• Exercise requirements:
With the string "Unit" as the filter, copy each matching line from the records.

┄┄┄┄┄┄

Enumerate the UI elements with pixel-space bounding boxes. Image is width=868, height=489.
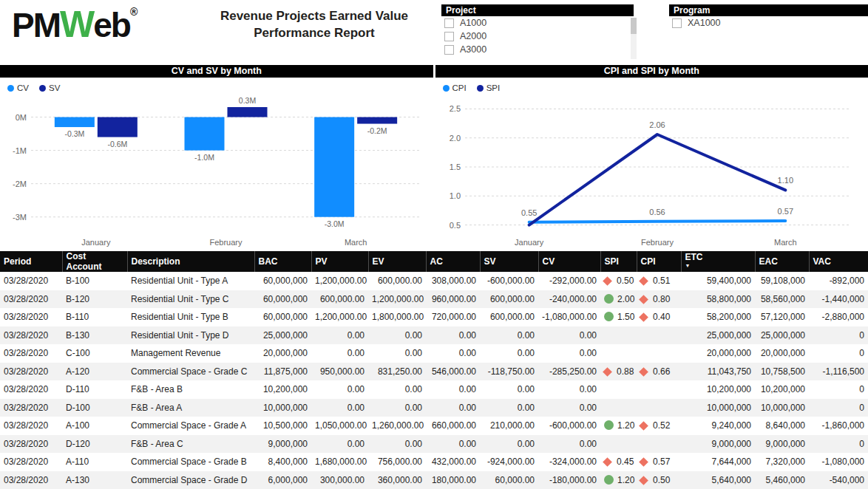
project-filter-option-label: A1000 [460, 18, 486, 28]
spi-value: 1.20 [617, 475, 634, 485]
ac-cell: 0.00 [426, 380, 480, 399]
sv-cell: 60,000.00 [480, 471, 538, 489]
description-cell: F&B - Area C [127, 435, 254, 454]
spi-kpi-cell: 0.45 [600, 453, 637, 471]
column-header-cost_account[interactable]: Cost Account [62, 251, 127, 272]
cpi-kpi-cell [637, 380, 681, 399]
checkbox-icon[interactable] [444, 45, 454, 55]
period-cell: 03/28/2020 [0, 380, 62, 399]
bar-sv-march[interactable] [357, 117, 397, 124]
kpi-good-circle-icon [604, 475, 614, 485]
table-row[interactable]: 03/28/2020D-120F&B - Area C9,000,0000.00… [0, 435, 868, 454]
pv-cell: 1,680,000.00 [311, 453, 368, 471]
column-header-label: ETC [685, 253, 751, 261]
project-filter-option[interactable]: A3000 [441, 43, 634, 56]
column-header-cv[interactable]: CV [538, 251, 600, 272]
cv-cell: -324,000.00 [538, 453, 600, 471]
legend-label: CV [17, 83, 29, 92]
spi-value: 0.45 [617, 456, 634, 467]
legend-item-cpi[interactable]: CPI [443, 83, 467, 92]
cv-cell: 0.00 [538, 344, 600, 363]
table-row[interactable]: 03/28/2020A-130Commercial Space - Grade … [0, 471, 868, 489]
table-row[interactable]: 03/28/2020A-120Commercial Space - Grade … [0, 363, 868, 381]
table-row[interactable]: 03/28/2020B-120Residential Unit - Type C… [0, 290, 868, 309]
etc-cell: 58,800,000 [681, 290, 755, 309]
column-header-eac[interactable]: EAC [755, 251, 809, 272]
project-filter-option-label: A2000 [460, 31, 486, 41]
table-row[interactable]: 03/28/2020D-100F&B - Area A10,000,0000.0… [0, 399, 868, 417]
description-cell: Management Revenue [127, 344, 254, 363]
table-row[interactable]: 03/28/2020A-110Commercial Space - Grade … [0, 453, 868, 471]
checkbox-icon[interactable] [672, 18, 682, 28]
bac-cell: 10,000,000 [254, 399, 311, 417]
table-row[interactable]: 03/28/2020B-100Residential Unit - Type A… [0, 272, 868, 290]
column-header-ac[interactable]: AC [426, 251, 480, 272]
report-page: PMWeb® Revenue Projects Earned Value Per… [0, 0, 868, 489]
cv-sv-legend: CVSV [0, 78, 433, 95]
spi-kpi-cell: 0.88 [600, 363, 637, 381]
project-list-scrollbar[interactable] [631, 18, 637, 59]
column-header-etc[interactable]: ETC▼ [681, 251, 755, 272]
vac-cell: -1,080,000 [809, 453, 868, 471]
table-row[interactable]: 03/28/2020B-130Residential Unit - Type D… [0, 326, 868, 345]
cv-cell: 0.00 [538, 326, 600, 345]
project-filter-option[interactable]: A1000 [441, 16, 634, 30]
line-cpi[interactable] [529, 221, 785, 222]
column-header-cpi[interactable]: CPI [637, 251, 681, 272]
pv-cell: 1,050,000.00 [311, 417, 368, 435]
column-header-description[interactable]: Description [127, 251, 254, 272]
kpi-bad-diamond-icon [639, 295, 648, 304]
column-header-spi[interactable]: SPI [600, 251, 637, 272]
checkbox-icon[interactable] [444, 18, 454, 28]
legend-label: SPI [486, 83, 501, 92]
legend-item-cv[interactable]: CV [7, 83, 29, 92]
kpi-bad-diamond-icon [603, 276, 612, 286]
logo-text-pm: PM [12, 6, 60, 44]
table-row[interactable]: 03/28/2020C-100Management Revenue20,000,… [0, 344, 868, 363]
table-row[interactable]: 03/28/2020B-110Residential Unit - Type B… [0, 308, 868, 326]
checkbox-icon[interactable] [444, 32, 454, 41]
column-header-bac[interactable]: BAC [254, 251, 311, 272]
column-header-sv[interactable]: SV [480, 251, 538, 272]
bar-cv-february[interactable] [185, 117, 225, 151]
cv-cell: 0.00 [538, 380, 600, 399]
column-header-vac[interactable]: VAC [809, 251, 868, 272]
point-value-label: 0.55 [521, 208, 536, 217]
kpi-bad-diamond-icon [639, 476, 648, 485]
spi-value: 0.88 [617, 366, 634, 377]
legend-item-spi[interactable]: SPI [477, 83, 501, 92]
column-header-period[interactable]: Period [0, 251, 62, 272]
cv-sv-bar-chart: 0M-1M-2M-3M-0.3M-0.6MJanuary-1.0M0.3MFeb… [0, 95, 433, 251]
etc-cell: 10,200,000 [681, 380, 755, 399]
bar-value-label: -1.0M [194, 153, 214, 162]
bar-sv-february[interactable] [228, 107, 268, 117]
column-header-pv[interactable]: PV [311, 251, 368, 272]
ev-cell: 0.00 [368, 435, 426, 454]
ac-cell: 720,000.00 [426, 308, 480, 326]
project-filter-option-label: A3000 [460, 44, 486, 55]
y-tick-label: 1.0 [449, 191, 460, 200]
legend-item-sv[interactable]: SV [39, 83, 60, 92]
cv-cell: 0.00 [538, 399, 600, 417]
cpi-kpi-cell: 0.40 [637, 308, 681, 326]
project-filter-header[interactable]: Project [441, 4, 634, 16]
ac-cell: 0.00 [426, 326, 480, 345]
table-row[interactable]: 03/28/2020A-100Commercial Space - Grade … [0, 417, 868, 435]
project-filter-option[interactable]: A2000 [441, 30, 634, 43]
description-cell: F&B - Area B [127, 380, 254, 399]
bar-cv-march[interactable] [314, 117, 354, 217]
etc-cell: 59,400,000 [681, 272, 755, 290]
program-filter-option[interactable]: XA1000 [669, 16, 868, 30]
table-row[interactable]: 03/28/2020D-110F&B - Area B10,200,0000.0… [0, 380, 868, 399]
period-cell: 03/28/2020 [0, 290, 62, 309]
bar-cv-january[interactable] [55, 117, 95, 128]
cv-cell: -180,000.00 [538, 471, 600, 489]
scrollbar-thumb[interactable] [631, 18, 637, 34]
column-header-ev[interactable]: EV [368, 251, 426, 272]
pv-cell: 1,200,000.00 [311, 272, 368, 290]
x-category-label: February [640, 238, 674, 247]
eac-cell: 9,000,000 [755, 435, 809, 454]
bar-sv-january[interactable] [98, 117, 138, 137]
bar-value-label: -0.6M [107, 140, 127, 148]
program-filter-header[interactable]: Program [669, 4, 868, 16]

┄┄┄┄┄┄

• Result of this exercise:
table-row[interactable]: 03/28/2020B-120Residential Unit - Type C… [0, 290, 868, 309]
table-row[interactable]: 03/28/2020B-100Residential Unit - Type A… [0, 272, 868, 290]
table-row[interactable]: 03/28/2020B-130Residential Unit - Type D… [0, 326, 868, 345]
table-row[interactable]: 03/28/2020B-110Residential Unit - Type B… [0, 308, 868, 326]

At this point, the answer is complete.